*Exercise details*
If a line in the entries contains the word "Show", list it.

*Records*

== Segment start ==

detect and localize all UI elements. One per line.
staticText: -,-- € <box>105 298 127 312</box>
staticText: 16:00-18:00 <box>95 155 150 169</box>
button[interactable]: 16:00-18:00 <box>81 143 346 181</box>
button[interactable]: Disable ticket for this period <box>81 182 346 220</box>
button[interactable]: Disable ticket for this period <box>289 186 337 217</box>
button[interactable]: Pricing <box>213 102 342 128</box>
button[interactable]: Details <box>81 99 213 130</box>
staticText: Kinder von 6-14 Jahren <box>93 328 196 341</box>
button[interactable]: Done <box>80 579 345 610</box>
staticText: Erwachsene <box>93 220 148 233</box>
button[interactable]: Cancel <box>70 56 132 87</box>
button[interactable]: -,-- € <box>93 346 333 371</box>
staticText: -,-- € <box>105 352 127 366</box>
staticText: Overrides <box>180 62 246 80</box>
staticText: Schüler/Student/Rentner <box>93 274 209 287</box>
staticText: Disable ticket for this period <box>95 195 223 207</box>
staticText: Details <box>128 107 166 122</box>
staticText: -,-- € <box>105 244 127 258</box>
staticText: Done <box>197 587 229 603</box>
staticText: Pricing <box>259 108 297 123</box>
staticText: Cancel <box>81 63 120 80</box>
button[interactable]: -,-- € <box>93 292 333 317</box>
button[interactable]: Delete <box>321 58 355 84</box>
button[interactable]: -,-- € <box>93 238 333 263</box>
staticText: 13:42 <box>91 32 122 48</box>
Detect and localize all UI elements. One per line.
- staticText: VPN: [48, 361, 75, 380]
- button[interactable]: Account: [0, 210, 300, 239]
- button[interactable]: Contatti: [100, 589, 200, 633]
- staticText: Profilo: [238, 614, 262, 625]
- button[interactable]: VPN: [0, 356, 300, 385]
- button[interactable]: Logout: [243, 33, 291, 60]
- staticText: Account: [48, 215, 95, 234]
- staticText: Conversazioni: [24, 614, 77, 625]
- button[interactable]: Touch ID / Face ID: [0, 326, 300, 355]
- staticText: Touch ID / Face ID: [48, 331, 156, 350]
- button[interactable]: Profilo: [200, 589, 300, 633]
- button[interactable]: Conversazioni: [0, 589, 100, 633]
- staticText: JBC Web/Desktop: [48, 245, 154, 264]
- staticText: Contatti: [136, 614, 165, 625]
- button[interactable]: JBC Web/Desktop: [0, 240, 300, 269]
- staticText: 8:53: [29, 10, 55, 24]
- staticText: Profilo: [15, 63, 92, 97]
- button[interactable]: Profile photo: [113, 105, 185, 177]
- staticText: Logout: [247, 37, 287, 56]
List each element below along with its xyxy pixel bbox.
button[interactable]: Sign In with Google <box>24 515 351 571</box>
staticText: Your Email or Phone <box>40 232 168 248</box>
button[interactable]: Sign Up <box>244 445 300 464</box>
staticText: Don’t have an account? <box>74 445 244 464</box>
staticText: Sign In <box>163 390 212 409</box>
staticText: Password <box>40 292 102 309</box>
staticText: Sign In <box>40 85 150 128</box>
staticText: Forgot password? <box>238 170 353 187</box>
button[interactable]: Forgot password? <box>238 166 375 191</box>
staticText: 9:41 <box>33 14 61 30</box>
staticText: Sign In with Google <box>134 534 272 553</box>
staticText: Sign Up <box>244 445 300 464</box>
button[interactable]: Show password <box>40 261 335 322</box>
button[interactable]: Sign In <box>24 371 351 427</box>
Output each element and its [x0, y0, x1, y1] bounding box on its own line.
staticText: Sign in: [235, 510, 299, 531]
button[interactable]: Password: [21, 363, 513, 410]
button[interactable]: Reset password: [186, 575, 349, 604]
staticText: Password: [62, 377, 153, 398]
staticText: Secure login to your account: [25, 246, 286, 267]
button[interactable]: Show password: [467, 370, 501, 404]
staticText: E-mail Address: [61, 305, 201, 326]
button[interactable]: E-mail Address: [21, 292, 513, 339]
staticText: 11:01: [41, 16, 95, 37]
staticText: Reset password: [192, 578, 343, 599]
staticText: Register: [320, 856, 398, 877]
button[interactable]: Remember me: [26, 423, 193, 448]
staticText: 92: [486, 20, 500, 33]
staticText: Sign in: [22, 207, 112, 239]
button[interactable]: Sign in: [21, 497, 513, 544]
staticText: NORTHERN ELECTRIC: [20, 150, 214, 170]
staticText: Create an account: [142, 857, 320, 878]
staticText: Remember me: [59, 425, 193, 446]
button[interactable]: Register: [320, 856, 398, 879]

== Segment end ==

*Solution below*
button[interactable]: Show password <box>40 261 335 322</box>
button[interactable]: Show password: [467, 370, 501, 404]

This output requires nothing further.